WORK TASK: Show each line of the data below in which "image" occurs.
╭──
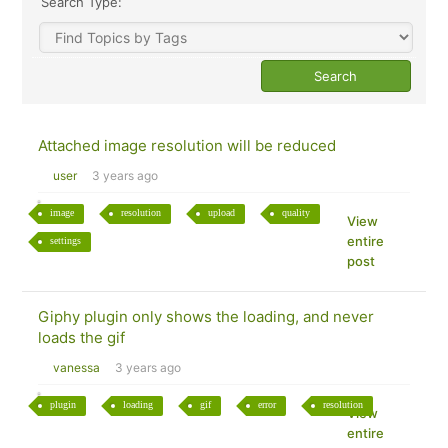
Search Type:
Attached image resolution will be reduced
user
3 years ago
image
resolution
upload
quality
View
entire
settings
post
Giphy plugin only shows the loading, and never
loads the gif
vanessa
3 years ago
plugin
loading
gif
error
resolution
View
entire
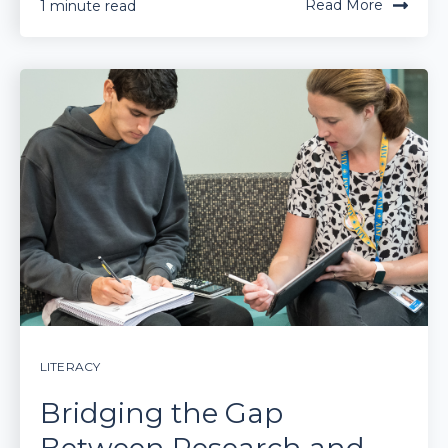
Read More
1 minute read
LITERACY
Bridging the Gap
╰──
RESPONSE TO THE TASK:
Attached image resolution will be reduced
image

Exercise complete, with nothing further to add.